Transcribed page contents

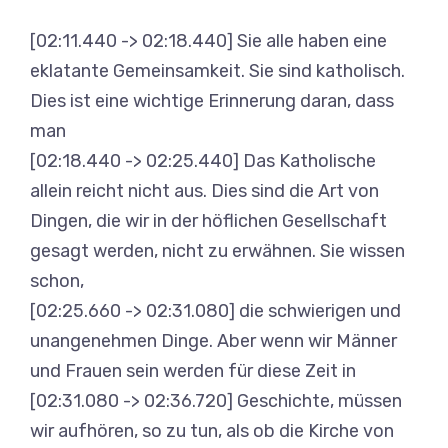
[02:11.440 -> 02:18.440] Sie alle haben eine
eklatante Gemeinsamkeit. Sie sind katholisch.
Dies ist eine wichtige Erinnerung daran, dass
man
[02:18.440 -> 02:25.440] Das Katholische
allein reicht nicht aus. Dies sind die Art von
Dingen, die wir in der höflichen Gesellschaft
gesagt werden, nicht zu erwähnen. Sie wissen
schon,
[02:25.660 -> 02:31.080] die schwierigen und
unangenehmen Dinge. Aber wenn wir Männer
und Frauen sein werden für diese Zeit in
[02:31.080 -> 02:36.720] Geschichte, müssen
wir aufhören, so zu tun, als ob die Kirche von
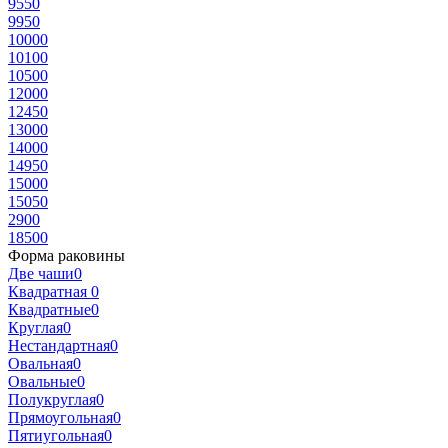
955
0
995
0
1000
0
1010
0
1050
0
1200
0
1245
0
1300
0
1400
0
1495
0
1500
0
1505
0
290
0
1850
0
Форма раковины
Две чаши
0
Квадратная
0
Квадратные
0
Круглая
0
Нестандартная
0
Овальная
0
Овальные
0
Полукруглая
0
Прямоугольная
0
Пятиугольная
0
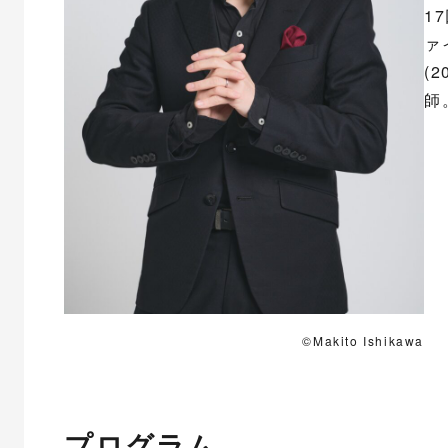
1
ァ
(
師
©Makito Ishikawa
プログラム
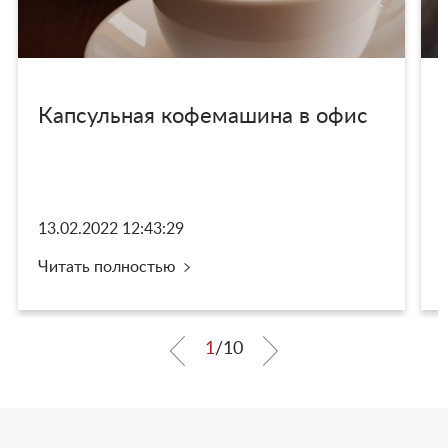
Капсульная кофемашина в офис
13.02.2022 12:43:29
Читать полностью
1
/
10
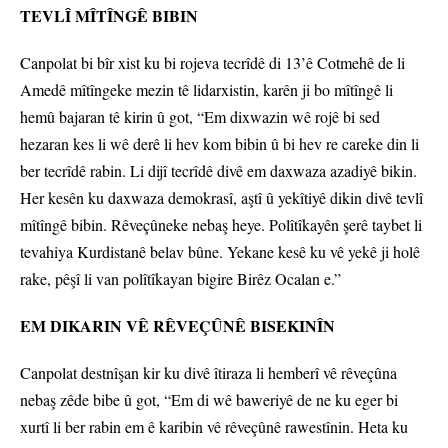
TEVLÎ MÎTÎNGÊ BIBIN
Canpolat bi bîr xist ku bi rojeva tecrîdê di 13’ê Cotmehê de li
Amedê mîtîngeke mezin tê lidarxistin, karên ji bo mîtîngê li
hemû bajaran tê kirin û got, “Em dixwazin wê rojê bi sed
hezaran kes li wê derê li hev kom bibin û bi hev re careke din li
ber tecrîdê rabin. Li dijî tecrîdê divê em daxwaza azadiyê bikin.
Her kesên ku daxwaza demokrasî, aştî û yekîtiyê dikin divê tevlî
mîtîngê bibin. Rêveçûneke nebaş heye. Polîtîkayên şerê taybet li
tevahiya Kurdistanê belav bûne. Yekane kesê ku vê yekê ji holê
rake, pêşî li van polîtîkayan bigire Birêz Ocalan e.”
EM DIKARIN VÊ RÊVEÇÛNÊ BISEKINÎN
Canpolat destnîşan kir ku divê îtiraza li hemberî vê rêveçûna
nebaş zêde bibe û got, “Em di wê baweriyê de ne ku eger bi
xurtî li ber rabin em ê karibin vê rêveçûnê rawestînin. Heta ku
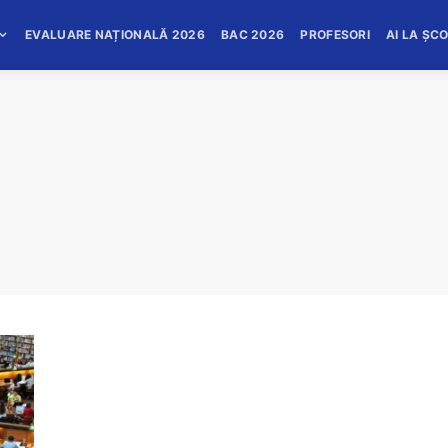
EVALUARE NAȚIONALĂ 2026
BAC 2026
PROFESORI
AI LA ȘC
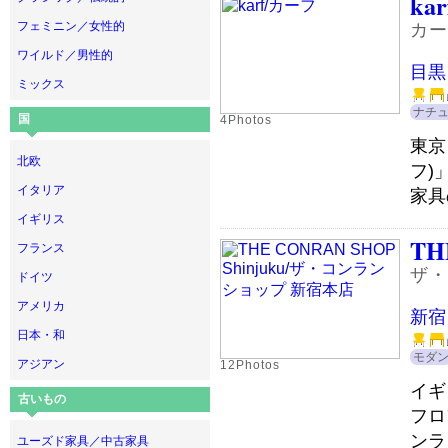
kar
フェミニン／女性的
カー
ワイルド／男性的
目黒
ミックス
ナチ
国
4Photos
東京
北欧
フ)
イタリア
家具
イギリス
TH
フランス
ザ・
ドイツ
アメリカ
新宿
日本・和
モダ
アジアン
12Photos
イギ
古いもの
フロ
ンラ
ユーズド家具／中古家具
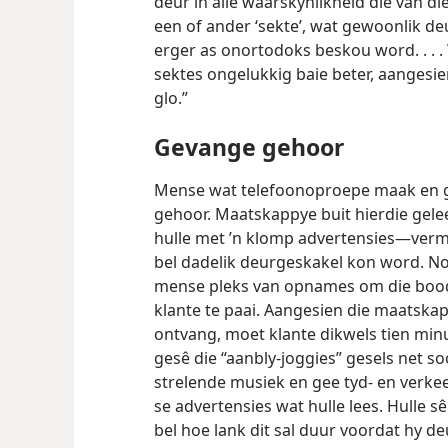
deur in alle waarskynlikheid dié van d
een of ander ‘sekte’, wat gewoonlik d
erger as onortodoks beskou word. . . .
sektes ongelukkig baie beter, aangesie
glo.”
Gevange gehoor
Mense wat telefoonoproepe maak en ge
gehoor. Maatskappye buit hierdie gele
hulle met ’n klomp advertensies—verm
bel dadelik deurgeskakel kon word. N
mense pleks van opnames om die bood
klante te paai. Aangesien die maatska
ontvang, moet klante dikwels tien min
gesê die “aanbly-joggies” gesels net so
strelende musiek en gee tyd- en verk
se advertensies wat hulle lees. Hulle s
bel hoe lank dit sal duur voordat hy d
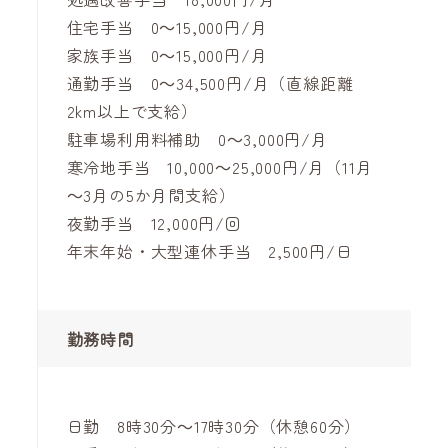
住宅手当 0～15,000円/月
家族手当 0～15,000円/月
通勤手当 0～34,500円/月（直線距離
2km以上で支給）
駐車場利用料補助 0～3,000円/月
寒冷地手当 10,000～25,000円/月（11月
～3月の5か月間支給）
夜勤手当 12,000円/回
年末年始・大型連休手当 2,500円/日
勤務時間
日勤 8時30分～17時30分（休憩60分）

[Directions for this task]: Reproduce only the lines of the records from the start up to and including the line that holds "Dingen, die wir in der höflichen Gesellschaft"; do not carry over any picture.

[Task response]:
[02:11.440 -> 02:18.440] Sie alle haben eine
eklatante Gemeinsamkeit. Sie sind katholisch.
Dies ist eine wichtige Erinnerung daran, dass
man
[02:18.440 -> 02:25.440] Das Katholische
allein reicht nicht aus. Dies sind die Art von
Dingen, die wir in der höflichen Gesellschaft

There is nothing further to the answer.